# WORK TASK
Transcribe only the last portion of the material: exactly the lines from the one with "masks as SVG." through the end, inclusive.

# RECORDS FOR THE TASK
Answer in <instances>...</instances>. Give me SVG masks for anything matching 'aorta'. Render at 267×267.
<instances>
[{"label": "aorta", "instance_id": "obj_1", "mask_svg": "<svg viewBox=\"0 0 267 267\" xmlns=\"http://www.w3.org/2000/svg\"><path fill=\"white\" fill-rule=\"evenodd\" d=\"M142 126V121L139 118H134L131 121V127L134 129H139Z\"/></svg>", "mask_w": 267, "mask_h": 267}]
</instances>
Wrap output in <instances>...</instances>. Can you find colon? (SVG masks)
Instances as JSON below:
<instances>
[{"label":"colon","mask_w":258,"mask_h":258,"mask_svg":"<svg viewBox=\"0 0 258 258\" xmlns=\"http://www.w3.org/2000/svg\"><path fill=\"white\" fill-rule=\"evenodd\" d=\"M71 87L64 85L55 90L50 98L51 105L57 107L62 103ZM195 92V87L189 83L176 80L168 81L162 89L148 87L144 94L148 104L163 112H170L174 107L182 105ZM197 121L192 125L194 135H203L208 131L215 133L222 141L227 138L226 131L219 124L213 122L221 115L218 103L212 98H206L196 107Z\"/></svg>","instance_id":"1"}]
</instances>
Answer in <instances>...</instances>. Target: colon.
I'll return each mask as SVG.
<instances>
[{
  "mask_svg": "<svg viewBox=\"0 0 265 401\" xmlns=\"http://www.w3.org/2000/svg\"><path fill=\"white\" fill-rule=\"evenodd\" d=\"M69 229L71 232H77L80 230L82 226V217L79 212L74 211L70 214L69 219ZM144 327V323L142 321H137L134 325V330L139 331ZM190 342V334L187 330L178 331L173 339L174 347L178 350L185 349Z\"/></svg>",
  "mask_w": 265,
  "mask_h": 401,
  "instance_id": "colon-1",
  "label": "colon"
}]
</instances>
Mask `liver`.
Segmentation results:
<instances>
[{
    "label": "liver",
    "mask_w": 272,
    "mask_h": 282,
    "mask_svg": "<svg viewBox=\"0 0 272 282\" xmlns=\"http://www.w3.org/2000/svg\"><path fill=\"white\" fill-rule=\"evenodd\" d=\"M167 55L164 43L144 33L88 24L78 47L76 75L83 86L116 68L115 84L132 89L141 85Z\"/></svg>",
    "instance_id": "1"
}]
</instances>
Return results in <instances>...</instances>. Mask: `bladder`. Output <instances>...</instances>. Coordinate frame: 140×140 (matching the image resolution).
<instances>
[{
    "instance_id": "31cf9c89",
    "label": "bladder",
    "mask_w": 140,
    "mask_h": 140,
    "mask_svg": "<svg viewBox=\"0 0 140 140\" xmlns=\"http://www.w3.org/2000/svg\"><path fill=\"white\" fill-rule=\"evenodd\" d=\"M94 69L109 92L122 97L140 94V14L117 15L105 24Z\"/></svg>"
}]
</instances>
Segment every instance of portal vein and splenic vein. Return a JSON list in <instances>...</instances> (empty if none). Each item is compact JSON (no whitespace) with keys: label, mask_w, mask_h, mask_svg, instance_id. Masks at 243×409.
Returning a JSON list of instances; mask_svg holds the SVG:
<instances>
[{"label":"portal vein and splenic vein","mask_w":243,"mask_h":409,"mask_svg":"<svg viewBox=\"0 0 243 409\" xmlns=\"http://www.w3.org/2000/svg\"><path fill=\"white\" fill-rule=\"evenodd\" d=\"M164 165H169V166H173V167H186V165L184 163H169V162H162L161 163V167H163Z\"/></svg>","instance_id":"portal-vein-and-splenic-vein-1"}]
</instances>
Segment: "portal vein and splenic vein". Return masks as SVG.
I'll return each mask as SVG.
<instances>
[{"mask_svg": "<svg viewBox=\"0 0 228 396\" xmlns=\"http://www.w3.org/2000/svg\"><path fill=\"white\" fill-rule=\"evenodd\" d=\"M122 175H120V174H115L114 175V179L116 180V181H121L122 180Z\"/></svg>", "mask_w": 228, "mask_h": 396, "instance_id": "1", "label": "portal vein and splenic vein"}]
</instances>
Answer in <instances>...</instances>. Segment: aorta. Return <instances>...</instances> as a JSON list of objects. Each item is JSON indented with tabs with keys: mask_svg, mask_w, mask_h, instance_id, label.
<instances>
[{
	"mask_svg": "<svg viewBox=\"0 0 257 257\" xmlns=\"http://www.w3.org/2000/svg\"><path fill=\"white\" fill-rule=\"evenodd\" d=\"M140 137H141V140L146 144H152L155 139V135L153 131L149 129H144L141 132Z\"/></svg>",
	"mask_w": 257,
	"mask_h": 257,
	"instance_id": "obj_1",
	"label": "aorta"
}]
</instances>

# PROBLEM SOLUTION
Segment: "portal vein and splenic vein". Return masks as SVG.
I'll return each mask as SVG.
<instances>
[{"mask_svg": "<svg viewBox=\"0 0 228 396\" xmlns=\"http://www.w3.org/2000/svg\"><path fill=\"white\" fill-rule=\"evenodd\" d=\"M122 175H120V174H115L114 175V179L116 180V181H121L122 180Z\"/></svg>", "mask_w": 228, "mask_h": 396, "instance_id": "1", "label": "portal vein and splenic vein"}]
</instances>
Answer in <instances>...</instances>. Segment: aorta. Return <instances>...</instances> as a JSON list of objects. Each item is JSON indented with tabs with keys: mask_svg, mask_w, mask_h, instance_id, label.
<instances>
[{
	"mask_svg": "<svg viewBox=\"0 0 257 257\" xmlns=\"http://www.w3.org/2000/svg\"><path fill=\"white\" fill-rule=\"evenodd\" d=\"M140 137H141V140L146 144H152L155 139V135L153 131L149 129H144L141 132Z\"/></svg>",
	"mask_w": 257,
	"mask_h": 257,
	"instance_id": "obj_1",
	"label": "aorta"
}]
</instances>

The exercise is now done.